The complaint cites several examples in which a chatbot provided users with near-verbatim excerpts of newspaper articles that would otherwise require a subscription to read. One such example comes from Browse with Bing, a Microsoft search feature based on ChatGPT, which reproduces results from Wirecutter, the New York Times product review site, almost word for word.

However, Bing’s text results did not link to the Wirecutter article and removed the referral links in the text that Wirecutter uses to generate sales commissions based on its recommendations, the lawsuit adds. “Decreased traffic to Wirecutter articles and, consequently, decreased traffic to affiliate links subsequently lead to a loss of revenue for Wirecutter,” the complaint details.

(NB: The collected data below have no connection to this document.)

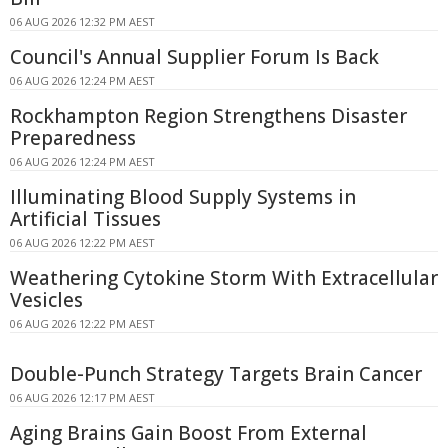
06 AUG 2026 12:32 PM AEST
Council's Annual Supplier Forum Is Back
06 AUG 2026 12:24 PM AEST
Rockhampton Region Strengthens Disaster
Preparedness
06 AUG 2026 12:24 PM AEST
Illuminating Blood Supply Systems in
Artificial Tissues
06 AUG 2026 12:22 PM AEST
Weathering Cytokine Storm With Extracellular
Vesicles
06 AUG 2026 12:22 PM AEST
Double-Punch Strategy Targets Brain Cancer
06 AUG 2026 12:17 PM AEST
Aging Brains Gain Boost From External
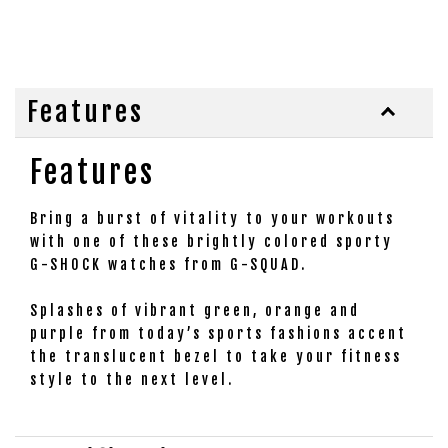
Features
Features
Bring a burst of vitality to your workouts
with one of these brightly colored sporty
G-SHOCK watches from G-SQUAD.
Splashes of vibrant green, orange and
purple from today’s sports fashions accent
the translucent bezel to take your fitness
style to the next level.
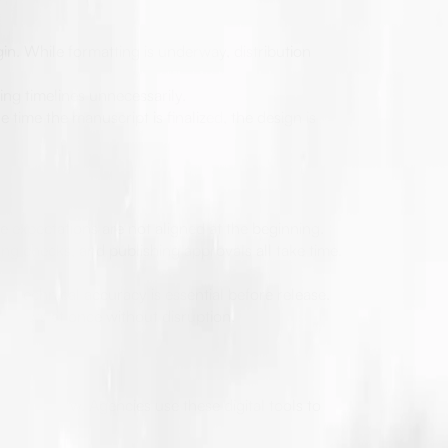
in. While formatting is underway, distribution
ing timelines unnecessarily.
 time the manuscript is finalized, the design is
 expectations are not aligned at the beginning.
ng checks, and publishing approvals all take time.
 technical accuracy is essential before release.
rojects at once without disruption.
ng workflow. Agencies use these digital tools to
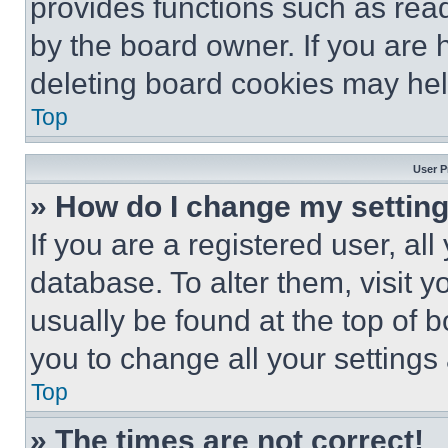
provides functions such as rea
by the board owner. If you are 
deleting board cookies may hel
Top
User P
» How do I change my settin
If you are a registered user, all
database. To alter them, visit y
usually be found at the top of 
you to change all your settings
Top
» The times are not correct!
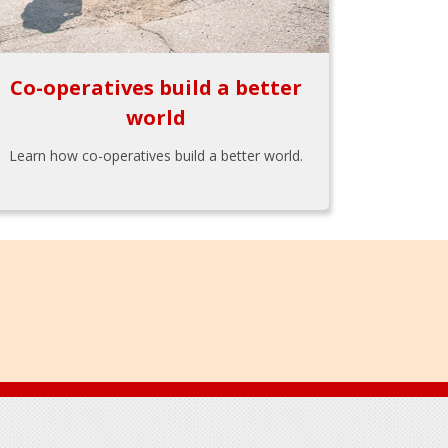
Co-operatives build a better
world
Learn how co-operatives build a better world.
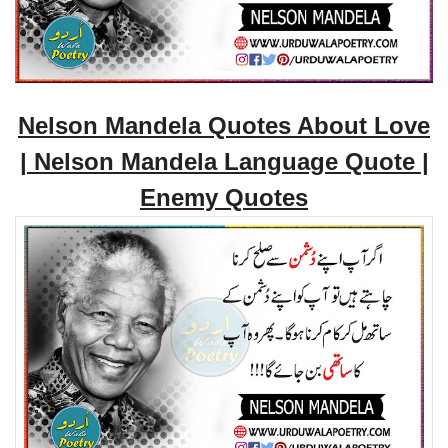
Nelson Mandela Quotes About Love
| Nelson Mandela Language Quote |
Enemy Quotes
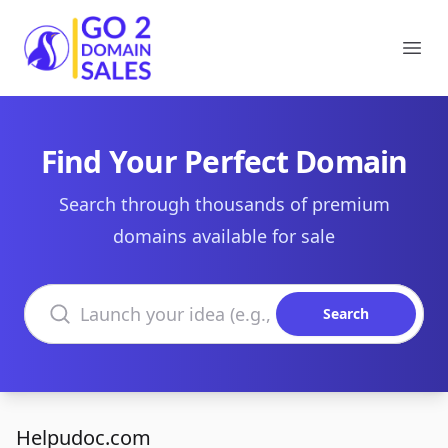
Go2DomainSales
Ope
Find Your Perfect Domain
Search through thousands of premium
domains available for sale
Search domains
Search
Helpudoc.com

The lawsuit also highlights “the potential harm” to the New York Times brand through so-called artificial intelligence “hallucinations,” a phenomenon in which chatbots input false information that is then misattributed to a source. The complaint cites several instances in which Microsoft’s Bing Chat provided incorrect information that it said came from the newspaper, including results for “the 15 heart-healthiest foods,” 12 of which were not mentioned in a newspaper article.

“Less journalism will be produced and the cost to society will be enormous”

“If the New York Times and other news organizations fail to produce and protect their independent journalism, it will create a void that no computer or artificial intelligence can fill,” the complaint continues, warning: “Less journalism will be produced and the costs for the company will be huge.

The newspaper has hired law firm Susman Godfrey as its lead outside counsel for the litigation. Godfrey represented Dominion Voting Systems in its defamation case against Fox News, which ended in a $787.5 million settlement last April. It also filed a proposed class action lawsuit last month against Microsoft and OpenAI on behalf of several nonfiction authors whose books and copyrighted material were used to train the companies’ chatbots.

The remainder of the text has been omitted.